#### Instructions to follow:
Take the line that contains "Output each element" and each line after it to the end of the data below, and set them down exactly, omitting pictures.
= Beginning of Section =
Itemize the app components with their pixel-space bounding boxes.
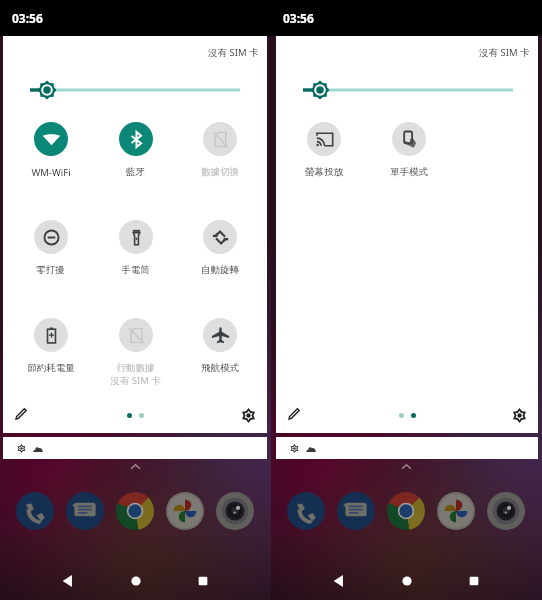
staticText: 03:56 xyxy=(12,10,43,26)
button[interactable]: Messages xyxy=(335,490,377,532)
staticText: 節約耗電量 xyxy=(27,362,75,374)
button[interactable]: WM-WiFi xyxy=(8,122,93,179)
button[interactable]: Camera xyxy=(214,490,256,532)
button[interactable]: Home xyxy=(394,568,420,594)
staticText: 飛航模式 xyxy=(201,362,239,374)
button[interactable]: Settings xyxy=(237,406,259,424)
button[interactable]: 節約耗電量 xyxy=(8,318,93,374)
staticText: 沒有 SIM 卡 xyxy=(479,46,530,59)
staticText: 手電筒 xyxy=(121,264,150,276)
staticText: 行動數據 沒有 SIM 卡 xyxy=(110,362,161,387)
button[interactable]: Edit tiles xyxy=(283,406,305,424)
button[interactable]: Recents xyxy=(461,568,487,594)
button[interactable]: 行動數據 沒有 SIM 卡 xyxy=(93,318,178,387)
button[interactable]: Messages xyxy=(64,490,106,532)
button[interactable]: Edit tiles xyxy=(10,406,32,424)
staticText: 零打擾 xyxy=(36,264,65,276)
button[interactable]: Phone xyxy=(285,490,327,532)
button[interactable]: 藍牙 xyxy=(93,122,178,178)
staticText: 數據切換 xyxy=(201,166,239,178)
button[interactable]: Recents xyxy=(190,568,216,594)
button[interactable]: 手電筒 xyxy=(93,220,178,276)
button[interactable]: Back xyxy=(55,568,81,594)
staticText: 藍牙 xyxy=(126,166,145,178)
staticText: 螢幕投放 xyxy=(305,166,343,178)
button[interactable]: Photos xyxy=(435,490,477,532)
button[interactable]: 數據切換 xyxy=(178,122,262,178)
button[interactable]: Chrome xyxy=(114,490,156,532)
button[interactable]: Phone xyxy=(14,490,56,532)
button[interactable]: 飛航模式 xyxy=(178,318,262,374)
button[interactable]: Camera xyxy=(485,490,527,532)
button[interactable]: Settings xyxy=(508,406,530,424)
staticText: 單手模式 xyxy=(390,166,428,178)
button[interactable]: 單手模式 xyxy=(366,122,451,178)
button[interactable]: 螢幕投放 xyxy=(281,122,366,178)
button[interactable]: 零打擾 xyxy=(8,220,93,276)
staticText: 沒有 SIM 卡 xyxy=(208,46,259,59)
button[interactable]: Photos xyxy=(164,490,206,532)
button[interactable]: Home xyxy=(123,568,149,594)
staticText: 自動旋轉 xyxy=(201,264,239,276)
staticText: 03:56 xyxy=(283,10,314,26)
button[interactable]: Back xyxy=(326,568,352,594)
staticText: WM-WiFi xyxy=(31,166,71,179)
button[interactable]: Chrome xyxy=(385,490,427,532)
button[interactable]: 自動旋轉 xyxy=(178,220,262,276)
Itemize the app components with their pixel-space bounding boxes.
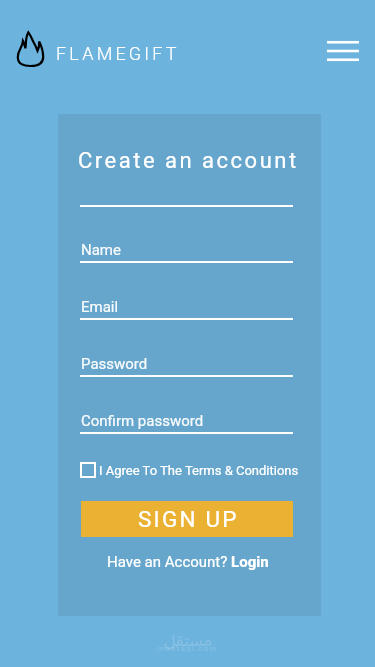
button[interactable]: I Agree To The Terms & Conditions xyxy=(81,459,299,481)
staticText: Password xyxy=(81,355,148,373)
button[interactable]: Menu xyxy=(324,32,362,70)
staticText: مستقل xyxy=(164,624,212,658)
staticText: Create an account xyxy=(78,148,299,174)
button[interactable]: Confirm password xyxy=(80,408,293,436)
button[interactable]: Have an Account? Login xyxy=(107,553,269,571)
staticText: Email xyxy=(81,298,119,316)
button[interactable]: Name xyxy=(80,237,293,265)
staticText: Confirm password xyxy=(81,412,204,430)
staticText: I Agree To The Terms & Conditions xyxy=(99,463,299,478)
button[interactable]: Password xyxy=(80,351,293,379)
button[interactable]: SIGN UP xyxy=(81,501,293,537)
staticText: mostaql.com xyxy=(157,644,218,653)
staticText: SIGN UP xyxy=(138,506,239,532)
other: FlameGift logo xyxy=(17,32,44,66)
button[interactable]: Email xyxy=(80,294,293,322)
staticText: Name xyxy=(81,241,121,259)
staticText: FLAMEGIFT xyxy=(56,43,180,64)
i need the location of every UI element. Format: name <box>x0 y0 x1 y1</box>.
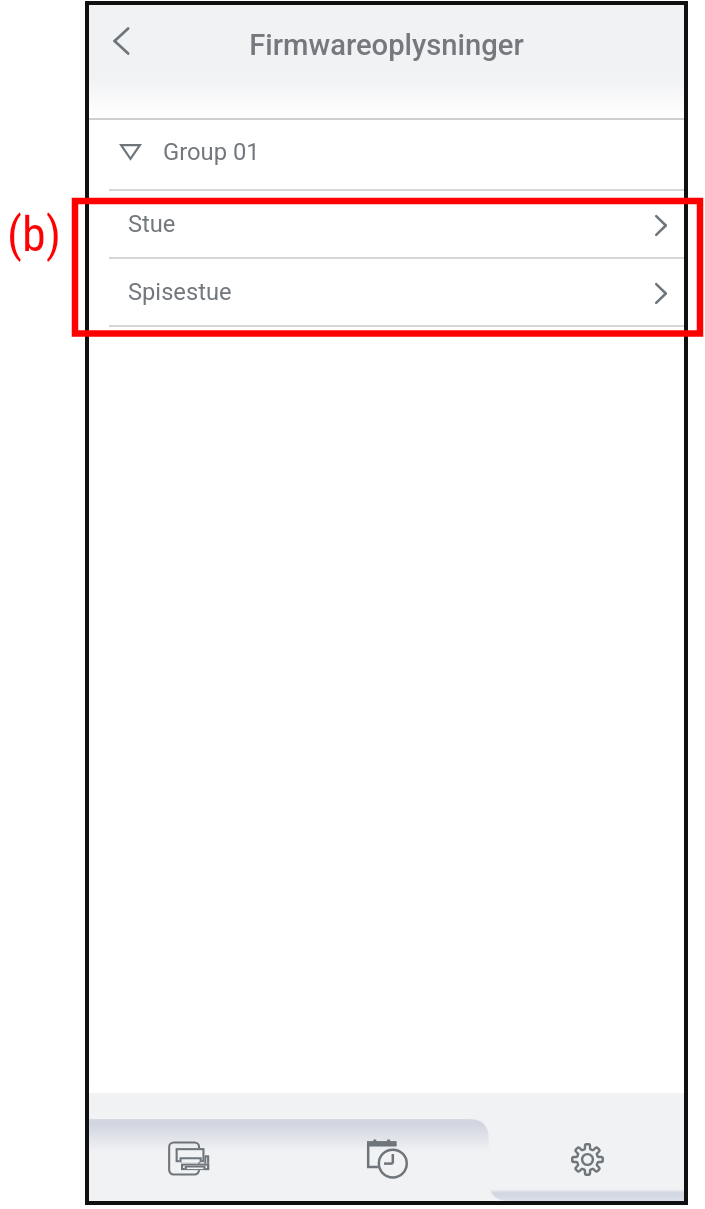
staticText: (b) <box>7 206 62 262</box>
button[interactable]: Schedule <box>288 1117 486 1201</box>
button[interactable]: Settings <box>486 1117 684 1201</box>
staticText: Firmwareoplysninger <box>89 28 684 62</box>
staticText: Spisestue <box>128 278 232 306</box>
button[interactable]: Devices <box>89 1117 288 1201</box>
button[interactable]: Spisestue <box>89 259 684 327</box>
button[interactable]: Group 01 <box>89 120 684 191</box>
staticText: Group 01 <box>163 138 260 166</box>
button[interactable]: Back <box>97 13 153 69</box>
staticText: Stue <box>128 210 176 238</box>
button[interactable]: Stue <box>89 191 684 259</box>
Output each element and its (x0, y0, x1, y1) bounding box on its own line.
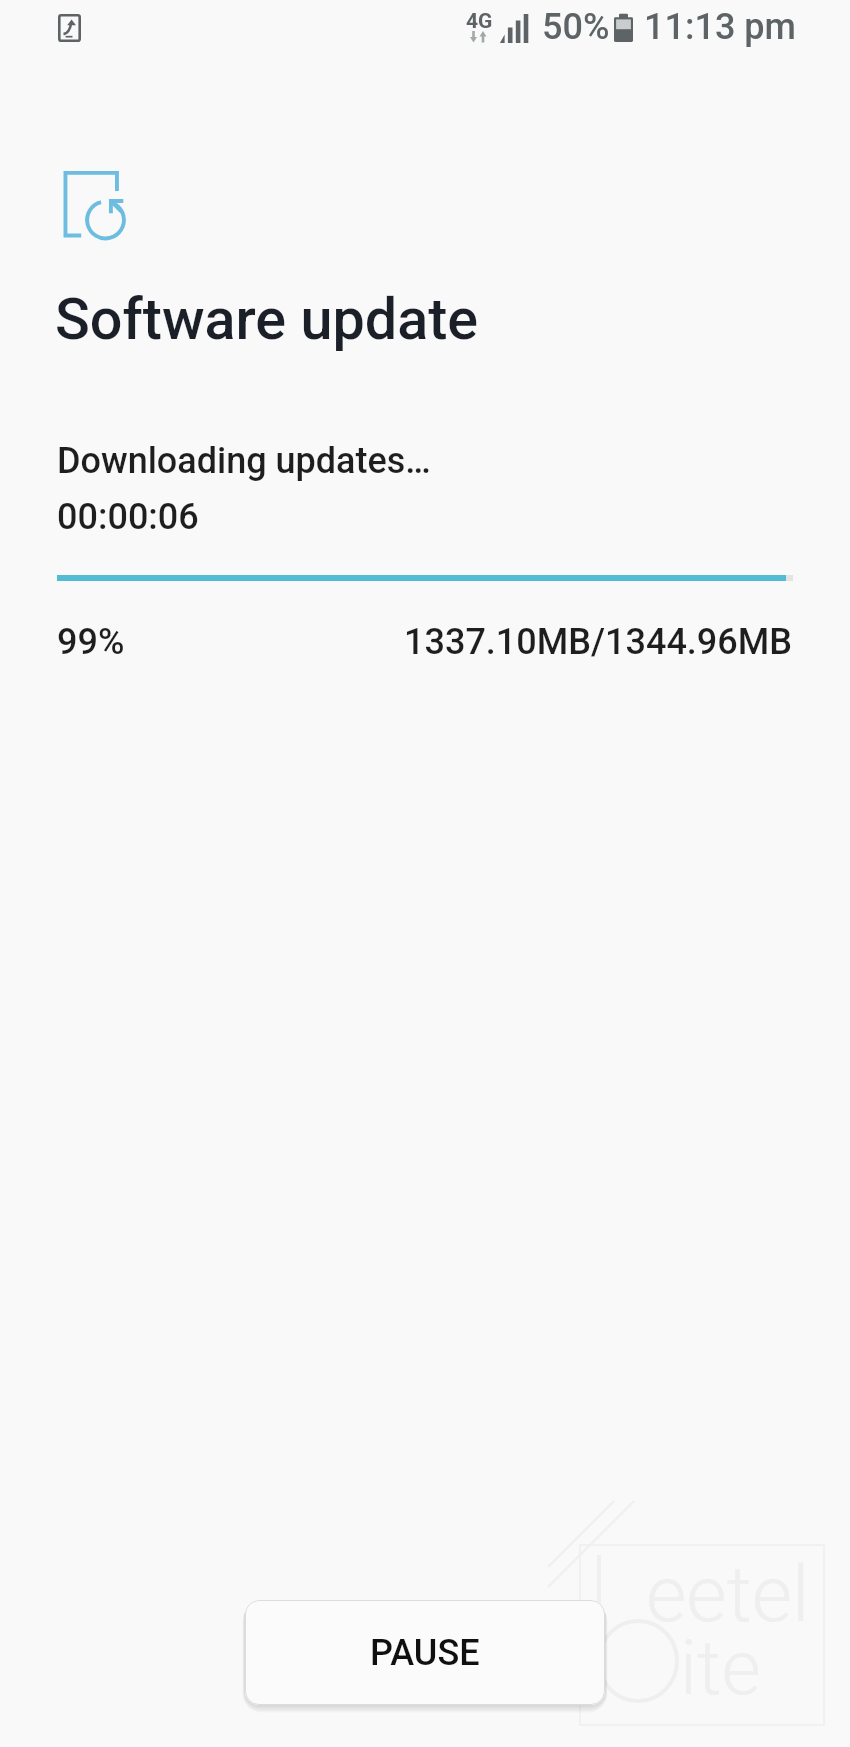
staticText: 4G (466, 9, 493, 34)
staticText: Software update (55, 286, 479, 353)
staticText: 50% (542, 6, 610, 48)
staticText: eetel (646, 1549, 810, 1640)
staticText: PAUSE (370, 1632, 480, 1674)
staticText: 99% (57, 621, 125, 663)
staticText: 11:13 pm (644, 6, 796, 48)
staticText: ite (680, 1623, 761, 1712)
staticText: 1337.10MB/1344.96MB (404, 621, 793, 663)
button[interactable]: PAUSE (245, 1600, 605, 1705)
other: Software update (62, 169, 130, 245)
other: Software update available (58, 14, 81, 42)
staticText: Downloading updates… (57, 440, 431, 482)
staticText: 00:00:06 (57, 496, 199, 538)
= End of Section =
#### Output of the task:
Output each element and its (x0, y0, x1, y1) bounding box on its own line.
staticText: 4G (466, 9, 493, 34)
staticText: Software update (55, 286, 479, 353)
staticText: 50% (542, 6, 610, 48)
staticText: eetel (646, 1549, 810, 1640)
staticText: PAUSE (370, 1632, 480, 1674)
staticText: 99% (57, 621, 125, 663)
staticText: 11:13 pm (644, 6, 796, 48)
staticText: ite (680, 1623, 761, 1712)
staticText: 1337.10MB/1344.96MB (404, 621, 793, 663)
button[interactable]: PAUSE (245, 1600, 605, 1705)
other: Software update (62, 169, 130, 245)
other: Software update available (58, 14, 81, 42)
staticText: Downloading updates… (57, 440, 431, 482)
staticText: 00:00:06 (57, 496, 199, 538)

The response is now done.